The government has already grown so huge that its tendrils are sunk into every aspect of life. Entrepreneurs have been taxed at confiscatory rates to fund a plethora of government bureaucracies, some of which are supposed to help business endeavors, while others are busy putting up regulatory obstacles to their success.

Are the defenders of this $3.6 trillion monstrosity seriously going to tell business owners that they have to shut and pay higher taxes without complaint, and meekly accept that the government’s role in building their enterprises is at least as important as their personal risk and sacrifice, because they benefited in some way from the machinery of our omnipresent State – machinery which investors and entrepreneurs built in the first place, by paying the lion’s share of the taxes?

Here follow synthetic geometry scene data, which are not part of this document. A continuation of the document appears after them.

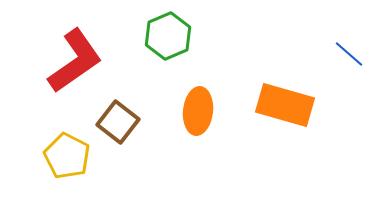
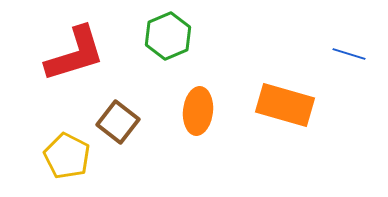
blue line: rotated 24 degrees counterclockwise
red L-shape: moved 7 px up; rotated 18 degrees clockwise
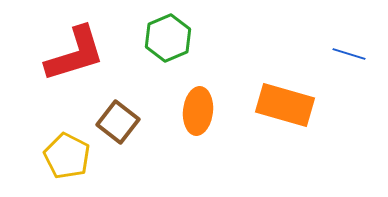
green hexagon: moved 2 px down
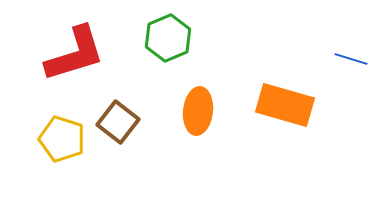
blue line: moved 2 px right, 5 px down
yellow pentagon: moved 5 px left, 17 px up; rotated 9 degrees counterclockwise
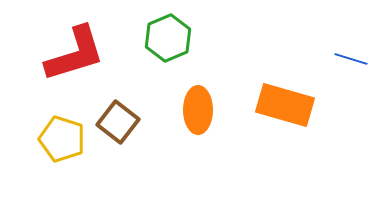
orange ellipse: moved 1 px up; rotated 6 degrees counterclockwise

I first heard a version of this argument a couple of years ago, when liberals tried claiming that Sarah Palin was a hypocrite for speaking out against Big Government because the producers of her TV show claimed some tax credits. It was a dopey argument then, and it will go over even more poorly now that Obama and the Democrats are using it to declare war on the entirety of the American business class.

“Let he who is without subsidy cast the first stone?” Is that really how Democrats want to answer the hard-working entrepreneurs turning up at those Romney rallies? Do they really want to conjure a vision of irresistible Big Government that cannot be criticized, even in the hour of its greatest failure, because it has a million tentacles wrapped around all of our throats?

The frantic efforts to claim that President Obama – in a sloppy defiance of the rules of grammar, even though he’s supposed to be a great orator – really meant “roads and bridges” when he said “you didn’t build that” are a waste of time for liberals, because even if that silly point were granted, it doesn’t change the substance of what Obama and Elizabeth Warren clearly believe about the relationship between the all-consuming State, its millions of “dependent” business enterprises, a private sector that isn’t really “private,” and the “lucky” people our ruling class allows to become rich.